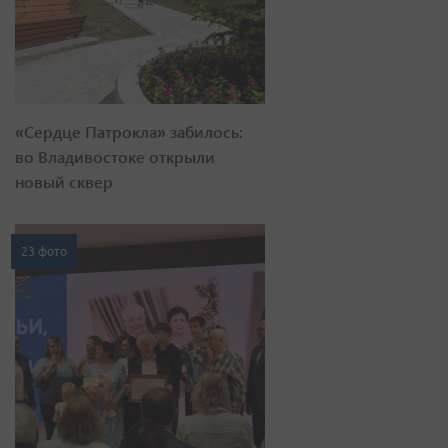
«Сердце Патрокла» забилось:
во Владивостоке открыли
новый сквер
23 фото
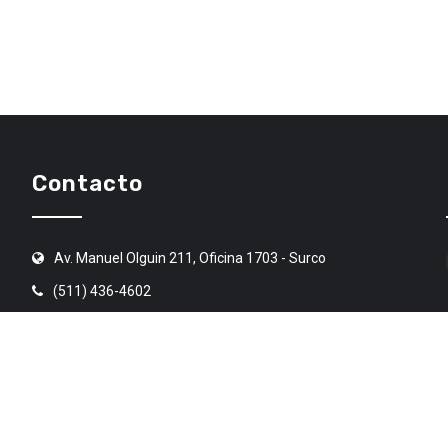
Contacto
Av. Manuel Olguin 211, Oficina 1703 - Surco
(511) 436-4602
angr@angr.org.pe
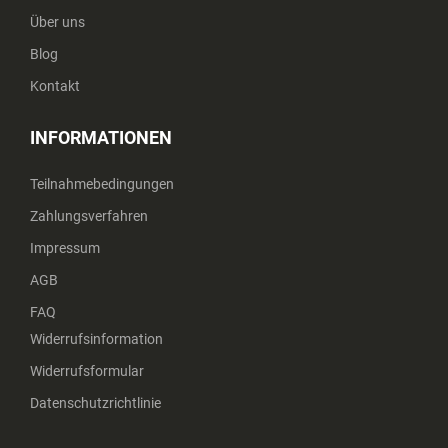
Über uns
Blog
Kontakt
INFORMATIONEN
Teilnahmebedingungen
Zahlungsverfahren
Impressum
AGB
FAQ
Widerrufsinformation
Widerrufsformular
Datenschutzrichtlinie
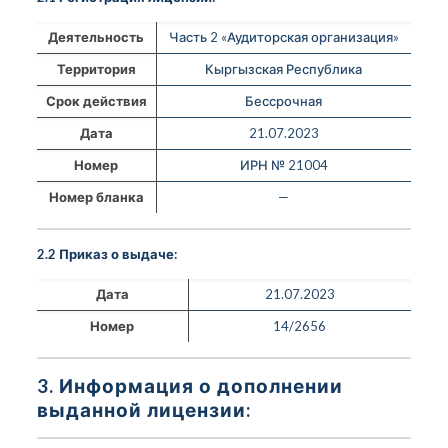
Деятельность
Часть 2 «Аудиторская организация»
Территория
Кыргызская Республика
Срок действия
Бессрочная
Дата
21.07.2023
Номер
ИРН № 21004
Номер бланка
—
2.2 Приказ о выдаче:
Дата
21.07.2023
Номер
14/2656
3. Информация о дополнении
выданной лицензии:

# # # # #

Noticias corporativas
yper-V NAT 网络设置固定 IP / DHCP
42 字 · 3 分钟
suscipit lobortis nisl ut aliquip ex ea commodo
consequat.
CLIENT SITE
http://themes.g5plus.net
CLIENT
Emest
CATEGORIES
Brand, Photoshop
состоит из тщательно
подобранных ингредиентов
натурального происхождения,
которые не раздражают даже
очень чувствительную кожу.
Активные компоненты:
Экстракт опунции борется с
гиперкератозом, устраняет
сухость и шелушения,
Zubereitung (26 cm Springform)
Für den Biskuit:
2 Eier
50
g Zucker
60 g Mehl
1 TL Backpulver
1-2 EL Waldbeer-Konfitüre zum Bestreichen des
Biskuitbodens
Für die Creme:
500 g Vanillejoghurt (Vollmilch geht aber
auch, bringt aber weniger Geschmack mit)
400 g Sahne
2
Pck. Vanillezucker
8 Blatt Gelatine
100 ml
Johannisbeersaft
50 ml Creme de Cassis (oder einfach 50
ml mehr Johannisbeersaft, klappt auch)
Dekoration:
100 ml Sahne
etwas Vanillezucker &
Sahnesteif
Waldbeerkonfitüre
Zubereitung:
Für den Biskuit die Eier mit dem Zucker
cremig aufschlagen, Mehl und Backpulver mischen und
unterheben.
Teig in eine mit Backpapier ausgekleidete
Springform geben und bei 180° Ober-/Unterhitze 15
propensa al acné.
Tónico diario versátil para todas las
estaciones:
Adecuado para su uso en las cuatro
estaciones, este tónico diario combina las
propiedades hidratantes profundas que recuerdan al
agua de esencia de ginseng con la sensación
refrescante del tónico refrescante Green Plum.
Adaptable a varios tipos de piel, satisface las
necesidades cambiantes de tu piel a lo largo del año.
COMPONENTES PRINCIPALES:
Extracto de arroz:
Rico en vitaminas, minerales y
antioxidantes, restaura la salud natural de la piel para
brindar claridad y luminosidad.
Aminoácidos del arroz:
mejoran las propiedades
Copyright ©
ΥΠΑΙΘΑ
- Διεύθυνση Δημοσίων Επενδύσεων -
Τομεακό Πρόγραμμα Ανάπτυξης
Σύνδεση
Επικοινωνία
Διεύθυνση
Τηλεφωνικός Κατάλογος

# # # # #

▶ **TASK OBJECTIVE**
From the entries above, return exactly the line containing "mejoran las propiedades", the line containing "Τηλεφωνικός Κατάλογος", and all lines between, and nothing else.

▶ **RESULT OF THIS EXERCISE**
mejoran las propiedades
Copyright ©
ΥΠΑΙΘΑ
- Διεύθυνση Δημοσίων Επενδύσεων -
Τομεακό Πρόγραμμα Ανάπτυξης
Σύνδεση
Επικοινωνία
Διεύθυνση
Τηλεφωνικός Κατάλογος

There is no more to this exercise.